Timespike
A5E Designer and third-party publisher
Playtesting every possible combination would be impossible, even for a titan of a company like WotC. You would need—no joke, no hyperbole—the kind of resources that a company like Disney can throw at a project to even get close. That said, Level Up was playtested a LOT. Way, WAY more than is even normal for a project like this, I gathered. Just not in every conceivable combination. Because you're probably talking billions or trillions of combos there, at least.I assume that LU has been very careful to avoid broken combos when it comes to players mixing LU material with O5E stuff. That's gotta be hard to do. I can't imagine playtesting every option available crossed with every other option available (in both games). Were there any points where the design team had to really rethink how something worked based on how things combined when you crossed A5E/O5E streams? Do you think there's a plan in place for if/when something unforseen comes up? (I guess errata, but is that the only way to go?)

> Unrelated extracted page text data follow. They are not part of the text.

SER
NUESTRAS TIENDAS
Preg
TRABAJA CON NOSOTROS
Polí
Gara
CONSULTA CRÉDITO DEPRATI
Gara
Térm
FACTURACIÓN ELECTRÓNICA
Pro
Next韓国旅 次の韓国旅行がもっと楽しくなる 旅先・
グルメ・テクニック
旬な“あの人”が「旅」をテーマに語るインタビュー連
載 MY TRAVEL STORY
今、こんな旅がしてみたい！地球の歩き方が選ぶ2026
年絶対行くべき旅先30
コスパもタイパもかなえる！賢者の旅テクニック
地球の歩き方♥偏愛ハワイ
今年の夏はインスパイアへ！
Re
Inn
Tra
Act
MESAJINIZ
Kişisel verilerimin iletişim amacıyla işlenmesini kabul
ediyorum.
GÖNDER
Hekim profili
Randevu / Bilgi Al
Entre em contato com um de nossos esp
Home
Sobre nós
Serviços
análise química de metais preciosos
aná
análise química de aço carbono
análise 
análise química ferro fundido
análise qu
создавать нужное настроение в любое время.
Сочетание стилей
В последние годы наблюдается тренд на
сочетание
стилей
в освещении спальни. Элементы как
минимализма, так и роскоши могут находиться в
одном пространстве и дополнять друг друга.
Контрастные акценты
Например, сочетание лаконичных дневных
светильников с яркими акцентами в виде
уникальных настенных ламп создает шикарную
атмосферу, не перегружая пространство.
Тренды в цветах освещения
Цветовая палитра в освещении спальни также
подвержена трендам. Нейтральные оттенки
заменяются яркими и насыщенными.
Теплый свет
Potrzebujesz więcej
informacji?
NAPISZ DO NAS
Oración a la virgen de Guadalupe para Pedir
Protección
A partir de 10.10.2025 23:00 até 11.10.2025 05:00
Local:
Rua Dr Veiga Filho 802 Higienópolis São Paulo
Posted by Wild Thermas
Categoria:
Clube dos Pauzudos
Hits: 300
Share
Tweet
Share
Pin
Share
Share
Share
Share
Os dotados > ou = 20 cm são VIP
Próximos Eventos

That said, fortunately, it's not really necessary to manually account for everything. Fifth edition in general is a much tighter and more difficult to completely break than (for example) third edition was. Bounded accuracy and the proficiency system make it pretty forgiving to design for as long as you understand some key principles such as "this is not an edition that runs on static bonuses." There's this notion out there that game balance is this incredibly fragile thing and it's very easy to utterly destroy it without realizing it. That's much more true for some systems than others, and once a system is mature (like 5E is) there's usually a pretty good sense of how much of a problem that is. Fortunately, as I indicated above, the answer for 5E is "it's actually pretty solid." Now, is there utterly broken stuff out there on D&Dwiki, etc? Absolutely! But reputable RPG companies and even a lot of small-time individual designers, have done a pretty good job of not making broken nonsense.
Third edition had Pun-Pun. Fifth Edition had the coffeelock, which, while still a headache, is orders of magnitude less severe. Pun-Pun was a 5th-level Kobold that could literally rewrite a setting it was so powerful. The coffeelock just gets way more spell slots than it's supposed to.
If you want to ensure that you don't get broken combos in 5E, you need to basically keep classes from getting way more of some critical resource than they're supposed to (sorcadin, coffeelock, and the infamous Vengeance paladin/Hexblade combo) or breaking the action economy (various Action Surge cheese). Those fixes alone cut off the vast majority of exploits.
From what I gathered, the tricky part wasn't so much in correcting the broken combos, it came from making sure that there wasn't an over-correction in the other direction (for example, the new way Divine Smite works originally required a bonus action in addition to the other changes, which was something that got corrected based on playtest feedback - moderately hard) and that the new versions of the classes still felt right (MUCH harder, and why you want a skilled design team!). I imagine the folks working on the maneuver system had to do some pretty significant work to make sure that didn't break anything, though!
The one thing that you SHOULD NOT allow, though, is multiclassing between an O5E class and the corresponding one from A5E. So fighter/fighter, herald/paladin, etc.